Cognitive Biases in Hacking
Recently, while reading about cognitive biases, it occurred to me that I was guilty of many of them in my hacking process. In this post I will describe a few of the common biases that may occur in your thought process, with examples for each. Note that some of these biases may be subtypes of confirmation bias - I have added them anyway to illustrate them better. Anyways, here we go!
Anchoring Bias is defined as an overreliance on the first piece of information that you receive, and using it as a reference point for further information. You may have started with a particular methodology as a hacker, and refuse to expand or deviate from your tried-and-tested method. This is an example of how anchoring bias may be preventing you from evolving your skillset. Likewise, just because you see that a bounty paid $100,000, you should not assume that the vulnerability was necessarily complex. The first piece of information (the bounty amount) may mislead you to believe that the rest of the information is similarly extreme.
Availability Heuristic describes behaviour where individuals rely on accessible information too much. When you are approaching a new program, you may conduct some initial research of vulnerabilities that have already been identified. However, this may lead to an emphasis on existing types of issues. This is very visible on Tiktok’s bug bounty program, where the availability heuristic has caused a proliferation of XSS findings. Of course, this can be an efficient way to approach a target, but you should be aware of the risk of missing other, more severe issues.
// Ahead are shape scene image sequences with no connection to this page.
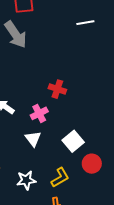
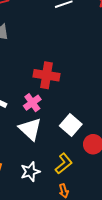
red cross: (57, 89) -> (46, 75), size x1.4
white triangle: (33, 139) -> (30, 129), size x1.4

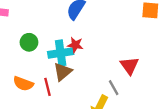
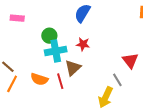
green circle: (29, 42) -> (49, 36), moved
cyan cross: (61, 53) -> (56, 51), moved

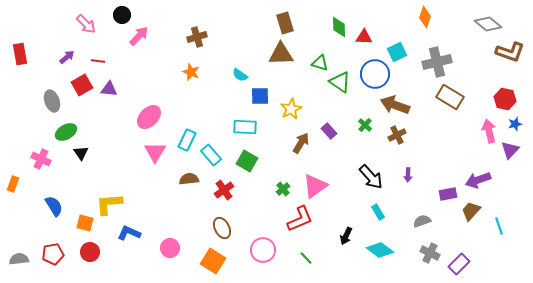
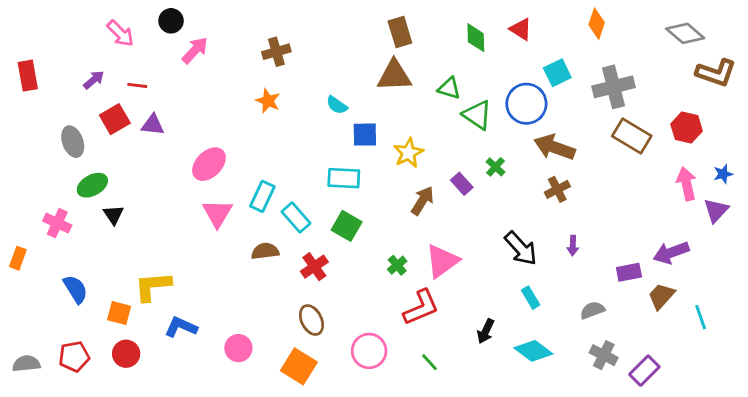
red triangle: (364, 37) -> (521, 29), moved, turned 30
red hexagon: (505, 99) -> (687, 128), moved
green cross: (365, 125) -> (496, 167), moved

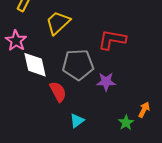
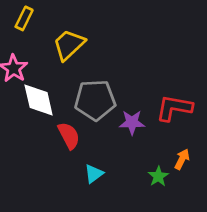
red L-shape: (112, 40) -> (174, 108), moved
The Bandwagon Effect describes behaviour where an individual conforms to the actions of a group. This is particularly obvious where vulnerabilities fall in and out of fashion. Older vulnerabilities still exist in a lot of modern software, but they are not searched for, as they are not “in fashion”. You may hunt for newer, more fashionable issues like web cache deception, rather than hunting for older yet nonetheless prevalent issues such as deserialization.
This is probably the most common bias that occurs in the hacking process. As a refresher as to what confirmation bias is:
Confirmation bias is the tendency to seek out information that confirms one’s existing beliefs or hypotheses.
You can see this bias taking shape when you are too lazy to test some endpoints for access control issues, just because all of the endpoints that you have tested so far are secure. You are assuming, without evidence, that the ones you have yet to test have been secured as well. This assumption applies far beyond access control and is probably the bias that I am most guilty of. Even as recently as last week, I was able to uncover several serious issues with pomme, just because most people assumed that the program was already well-tested and secure.
The Gambler’s Fallacy states that people tend to assume that past outcomes can influence future outcomes in a random event, even when there is no evidence or statistical link that could cause this. An endpoint that has been secure for the past 5 years may not necessarily be secure tomorrow, as someone may push some bad code.
Edit: pmnh made a great point that this fallacy may apply in the other direction - you should not assume that you will have a great month of findings next month, just because you had three good months in a row. This, of course, views bounties as a “random event” - which they are not entirely, as there is skill involved - but chance is definitely a factor, and therefore this idea should be entertained.
People tend to overestimate their abilities when applied to events that have already occurred. For example, you may read a bug report and think “I could have found this easily”, when in reality, it may have required a significant amount of skill to find it. Luck always plays a factor, of course, but everything looks easier in hindsight.
Sunk Cost Fallacy
The previous cognitive biases seem to encourage blind persistence. This is, of course, not correct. You may spend five hours testing something and find nothing, but convince yourself that there is a bug just around the corner. This may lead you to waste another five hours testing a secure feature. You should move on once you have thoroughly tested the feature to the point where you are satisfied that you cannot provoke any interesting behaviour from it. Spending too long on a feature can be detrimental. Of course, there is often application familiarity value associated with deep-diving, so moving on should be considered carefully.
To conclude, it is important to examine your own behaviour for cognitive biases, as it may be holding you back on your road to becoming a better hacker. I hope that this post was insightful or helpful in some way.